The recovery is conditioned by a rebound in tourism and exports
If large-scale vaccination becomes available by June 2021, major advanced economies such as the US, EU, Japan and China, which will be the first to receive the vaccines, could start to recover in the future. second half of next year. This would then allow greater international tourism and exports to Thailand.
The government expects inbound tourism to be around 8 million by the second half of 2021, well below 40 million in 2019. The majority of tourists will come from China, while the rest will come from countries. without Covid. Foreign tourism revenue will only return to pre-Covid levels once the pandemic is over.
Thailand’s exports to its main markets – US, China, EU and Japan – will increase as these markets recover. Exports of goods are expected to decline 8% this year before increasing 4-5% next year.
Exports will not return to their pre-Covid level of 2019 until 2022
However, export earnings in baht terms will be lower than in 2019 as the baht will remain strong at around 30 baht to the US dollar.
With the slowdown in exports and tourism so far, the incomes of local businesses and their employees have declined. Small and medium-sized businesses have been particularly affected as they do not have sufficient liquidity to survive the economic downturn.
SMEs employ more than 90% of workers in the non-agricultural and non-public sectors, or 13 million of the Thai workforce. The working hours of the Thai workforce have so far this year decreased by almost 10% compared to last year. Working hours are expected to improve next year but will remain lower than in 2019.
Farm income has also been affected by the pandemic
The latest TDRI research shows that more than half of farm household income comes from non-farm activities such as their children’s remittances and their off-season work in construction, catering, craft activities, etc. pandemic.

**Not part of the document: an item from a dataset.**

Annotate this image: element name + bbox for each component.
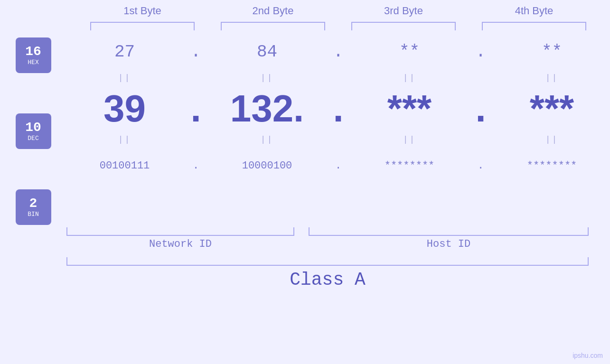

The decline in working hours and income has also affected domestic purchasing power and household debt. In October, purchases of non-durable goods (drinks, food, tobacco, etc.) returned to their pre-Covid levels but no durable goods (cars, electrical appliances, clothing, etc.). Domestic tourism spending remains half that of October of last year. In contrast, household debt increased faster than it had. In the second quarter, household debt stood at 84% of GDP and is increasing; this will limit spending in the future, even when the pandemic is over.

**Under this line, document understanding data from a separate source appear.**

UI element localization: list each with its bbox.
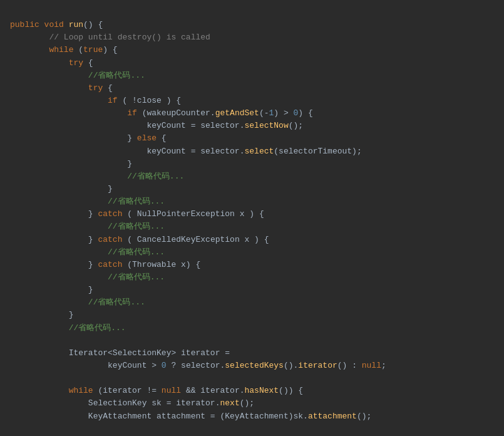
code-editor: public void run() { // Loop until destro…	[0, 0, 504, 436]
code-line: } catch ( NullPointerException x ) {	[0, 208, 504, 221]
code-line: }	[0, 309, 504, 321]
code-line: } catch (Throwable x) {	[0, 259, 504, 271]
code-line: public void run() {	[0, 19, 504, 31]
code-line: keyCount = selector.select(selectorTimeo…	[0, 145, 504, 158]
code-line: Iterator<SelectionKey> iterator =	[0, 347, 504, 360]
code-line: }	[0, 158, 504, 170]
code-line: //省略代码...	[0, 271, 504, 284]
code-line: while (true) {	[0, 44, 504, 56]
code-line	[0, 372, 504, 385]
code-line: try {	[0, 82, 504, 95]
code-line: SelectionKey sk = iterator.next();	[0, 397, 504, 410]
code-line: //省略代码...	[0, 195, 504, 208]
code-line: keyCount = selector.selectNow();	[0, 120, 504, 132]
code-line	[0, 335, 504, 347]
code-line: } catch ( CancelledKeyException x ) {	[0, 234, 504, 246]
code-line: try {	[0, 57, 504, 70]
code-line: //省略代码...	[0, 246, 504, 259]
code-line: }	[0, 183, 504, 195]
code-line: //省略代码...	[0, 322, 504, 335]
code-line: // Loop until destroy() is called	[0, 31, 504, 44]
code-line: while (iterator != null && iterator.hasN…	[0, 385, 504, 397]
code-line: //省略代码...	[0, 221, 504, 233]
code-line: keyCount > 0 ? selector.selectedKeys().i…	[0, 360, 504, 372]
code-line: //省略代码...	[0, 70, 504, 82]
code-line: //省略代码...	[0, 296, 504, 309]
code-line	[0, 423, 504, 435]
code-line: }	[0, 284, 504, 296]
code-line: KeyAttachment attachment = (KeyAttachmen…	[0, 410, 504, 423]
code-line: if ( !close ) {	[0, 95, 504, 107]
code-line: } else {	[0, 132, 504, 145]
code-line: if (wakeupCounter.getAndSet(-1) > 0) {	[0, 107, 504, 120]
code-line: //省略代码...	[0, 170, 504, 183]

The public sector remains the only key driver of the Thai economy
The government has ample resources to spend next year. Only 30% of the trillion baht loan this year has been disbursed. With next year’s budgets from central government, local government organizations and state-owned enterprises, public sector resources amount to more than four trillion baht (about 25 percent of GDP). Public spending and investment will have to accelerate next year to counter the negative effects of the pandemic on SMEs and workers.
Oil prices, inflation and interest rates will remain low. The price of oil is expected to climb to nearly US $ 50 (1,511 baht) per barrel next year, but remain well below the $ 65 per barrel price in 2019. With low oil prices and a slow recovery in oil prices. demand in the country, inflation will remain below 1% next year. Likewise, interest rates will be close to zero as global interest rates will remain close to zero until 2022.

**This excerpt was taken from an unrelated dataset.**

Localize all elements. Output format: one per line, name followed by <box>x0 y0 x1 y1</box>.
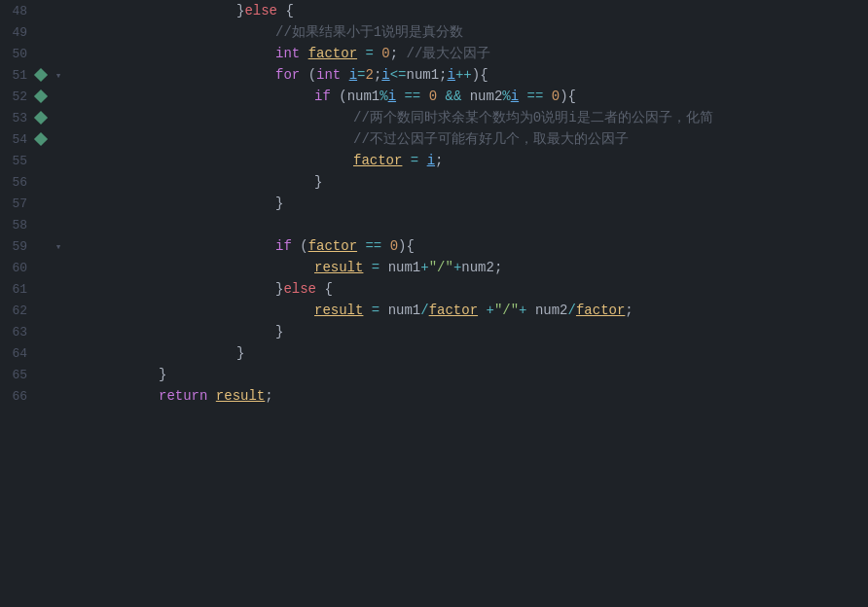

The projections mentioned above carry downside risks. The main risks to the economic recovery include the effectiveness of vaccines and the potential additional waves of the pandemic in Thailand. The global business environment will be more unfavorable than during the pre-Covid period, as the trade and technology wars between the United States and China will continue, as many countries become more protective of their domestic businesses during this economic downturn. This will affect the recovery of Thai exports.
While most businesses have yet to regain their pre-Covid levels, some businesses have thrived during the pandemic. They include digital and related businesses such as e-commerce, delivery and packaging services, IT solutions, cybersecurity services, health and hygiene products, and insurance.
The relocation of production capacity from China to Asean, particularly to Vietnam and Thailand, continues as companies diversify their risks outside of China. The automotive and electronics industries, for example, are shifting production to markets outside of China to Thailand. Businesses related to public sector investments and activities will continue to grow over the next year as government spending increases.
Kirida Bhaopichitr, PhD, is Research Director for International Economics and Development Policy at the Development Research Institute of Thailand. TDRI’s policy analyzes are published in the Bangkok Post every other Wednesday.
The post-Thailand economic outlook for 2021 first appeared on TDRI: Thailand Development Research Institute.